Radan Lea, Fischer Doron, Bar-Shalom Rachel, Dann Eldad J, Epelbaum Ron, Haim Nissim, Gaitini Diana, Israel Ora
Department of Nuclear Medicine, Rambam Health Care Campus, Haifa, Israel.
Eur J Nucl Med Mol Imaging. 2008 Aug;35(8):1424-30. doi: 10.1007/s00259-008-0771-8. Epub 2008 Apr 17.
The use of 18F-fluoro-deoxyglucose positron emission tomography/computed tomography (FDG-PET/CT) in primary gastric lymphoma (PGL) is challenging due to physiologic FDG activity in the stomach and variability in the degree of uptake in various histologic subtypes. This study assesses FDG avidity and PET/CT patterns in newly diagnosed PGL.

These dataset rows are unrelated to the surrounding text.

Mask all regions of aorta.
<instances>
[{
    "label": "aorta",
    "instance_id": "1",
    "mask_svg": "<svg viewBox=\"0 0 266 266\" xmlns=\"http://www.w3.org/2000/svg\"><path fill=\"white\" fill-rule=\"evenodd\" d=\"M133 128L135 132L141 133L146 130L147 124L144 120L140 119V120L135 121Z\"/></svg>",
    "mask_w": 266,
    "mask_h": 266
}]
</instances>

Sixty-two PET/CT studies of newly diagnosed PGL were reviewed (24 low-grade mucosa-associated lymphoid tissue [MALT], 38 aggressive non-Hodgkin's lymphoma [AGNHL]). FDG avidity, patterns (focal/diffuse), and intensity (visually vs. the liver and SUVmax) were assessed and compared to 27 controls. Gastric CT abnormalities and extragastric sites were recorded.

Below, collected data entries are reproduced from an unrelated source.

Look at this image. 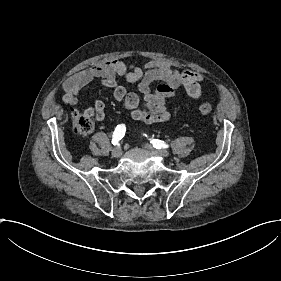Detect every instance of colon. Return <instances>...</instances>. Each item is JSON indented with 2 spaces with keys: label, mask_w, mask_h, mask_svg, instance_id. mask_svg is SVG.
Listing matches in <instances>:
<instances>
[{
  "label": "colon",
  "mask_w": 281,
  "mask_h": 281,
  "mask_svg": "<svg viewBox=\"0 0 281 281\" xmlns=\"http://www.w3.org/2000/svg\"><path fill=\"white\" fill-rule=\"evenodd\" d=\"M214 110V104L210 100H202L197 105V111L203 115H209ZM77 128L81 133H88L92 129V122L87 117H81L77 121Z\"/></svg>",
  "instance_id": "colon-1"
}]
</instances>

Gastric FDG uptake was found in 55/62 (89%) PGL (71% MALT vs. 100% AGNHL, p < 0.001) and 63% controls. A diffuse pattern was found in 60% PGL (76% MALT vs. 53% AGNHL, p = NS) and 47% controls. FDG uptake higher than liver was found in 82% PGL (58% MALT vs. 97% AGNHL, p < 0.05) and 63% controls. SUVmax in FDG-avid PGLs was 15.3 +/- 11.7 (5.4 +/- 2.9 MALT vs. 19.7 +/- 11.5 AGNHL, p < 0.001) and 4.6 +/- 1.4 in controls. CT abnormalities were found in 79% PGL (thickening, n = 49; ulcerations, n = 22). Extra-gastric FDG-avid sites were seen in none of MALT, but 61% of AGNHL (nodal, n = 18; nodal and extranodal, n = 5).

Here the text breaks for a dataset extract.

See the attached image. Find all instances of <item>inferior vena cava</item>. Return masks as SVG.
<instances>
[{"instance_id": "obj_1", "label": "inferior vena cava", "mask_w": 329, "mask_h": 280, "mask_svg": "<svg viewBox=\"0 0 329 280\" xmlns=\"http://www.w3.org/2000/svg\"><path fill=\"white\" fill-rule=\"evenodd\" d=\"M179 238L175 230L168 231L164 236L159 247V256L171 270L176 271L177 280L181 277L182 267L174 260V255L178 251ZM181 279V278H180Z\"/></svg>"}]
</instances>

FDG avidity was present in 89% of PGLs, including all patients with AGNHL but only 71% of MALT. FDG uptake can be differentiated, in particular in AGNHL-PGL, from physiologic tracer activity by intensity but not by pattern. Extragastric foci on PET and structural CT abnormalities are additional parameters that can improve PET/CT assessment of PGL. Defining FDG avidity and PET/CT patterns in AGNHL and a subgroup of MALT-PGL before treatment may be important for further monitoring therapy response.
由于胃内生理性氟代脱氧葡萄糖(FDG)活性以及不同组织学亚型摄取程度的变异性,18F - 氟代脱氧葡萄糖正电子发射断层扫描/计算机断层扫描(FDG - PET/CT)在原发性胃淋巴瘤(PGL)中的应用具有挑战性。本研究评估新诊断PGL中的FDG亲和力及PET/CT模式。
回顾了62例新诊断PGL的PET/CT研究(24例低度黏膜相关淋巴组织淋巴瘤[MALT],38例侵袭性非霍奇金淋巴瘤[AGNHL])。评估FDG亲和力、模式(局灶性/弥漫性)和强度(视觉上与肝脏比较及SUVmax),并与27例对照进行比较。记录胃部CT异常及胃外部位情况。
55/62(89%)例PGL存在胃FDG摄取(MALT为71%,AGNHL为100%,p < 0.001),对照为63%。60%例PGL呈弥漫性模式(MALT为76%,AGNHL为53%,p = 无显著性差异),对照为47%。82%例PGL的FDG摄取高于肝脏(MALT为58%,AGNHL为97%,p < 0.05),对照为63%。FDG摄取阳性的PGL的SUVmax为15.3±11.7(MALT为5.4±2.9,AGNHL为19.7±11.5,p < 0.001),对照为4.6±1.4。79%例PGL发现CT异常(增厚,49例;溃疡,22例)。MALT均未见胃外FDG摄取阳性部位,而61%例AGNHL有(淋巴结,18例;淋巴结及结外,5例)。
89%的PGL存在FDG摄取,包括所有AGNHL患者,但MALT仅71%。FDG摄取可通过强度而非模式与生理性示踪剂活性相鉴别,尤其是在AGNHL - PGL中。PET上的胃外病灶及结构性CT异常是可改善PGL的PET/CT评估的额外参数。在治疗前明确AGNHL及部分MALT - PGL中的FDG亲和力及PET/CT模式可能对进一步监测治疗反应很重要。